German Corporate Governance Code
BASF accords great importance to good corporate governance. Therefore, BASF supports the German Corporate Governance Code, which is regarded as an important tool in the capital market-focused continuing development of corporate governance and control, and advocates responsible corporate governance that focuses on sustainably increasing the value of the company.
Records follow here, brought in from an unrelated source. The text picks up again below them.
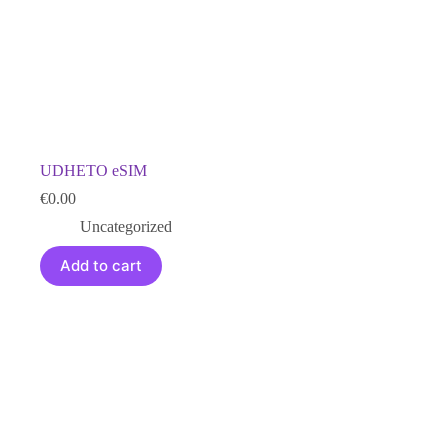
UDHETO eSIM
€
0.00
Uncategorized
Add to cart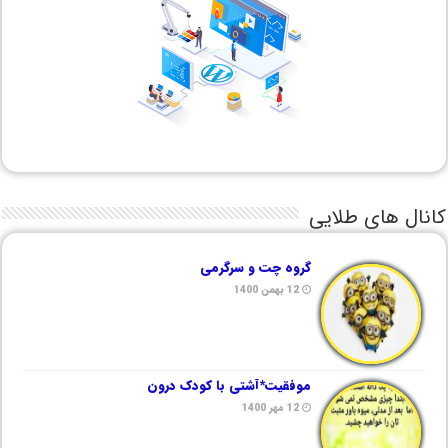
کانال های طلایی
گروه چت و سرگرمی
12 بهمن 1400
موفقیت*آشتی با کودک درون
12 مهر 1400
BASF SE follows all recommendations of the German Corporate Governance Code in its most recently revised version of May 2012. This also applies to the Code’s new recommendations regarding the independence and compensation of the Supervisory Board. The objective for the composition of the Supervisory Board is for seats to be filled exclusively by persons considered independent according to the regulations and criteria of the Code. The Supervisory Board of BASF SE receives annual compensation made up of fixed and performance-related components. The Supervisory Board’s performance-related compensation component is aligned with the sustainable growth of the company insofar as the earnings per share required to attain the same variable compensation increase annually. This creates an incentive to devote particular attention to the company’s long-term development and sustainably increase its enterprise value in the shareholders’ interests.
In the same manner, BASF fulfills nearly all of the non-obligatory suggestions of the German Corporate Governance Code. We have not implemented the suggestion to enable shareholders to follow the proceedings of the entire Shareholders’ Meeting online. The Shareholders’ Meeting is publicly accessible via online broadcast until the end of the speech by the Chairman of the Board of Executive Directors. The subsequent discussion of items on the agenda is not accessible online in order to preserve the character of the Shareholders’ Meeting as a meeting attended by our shareholders on-site.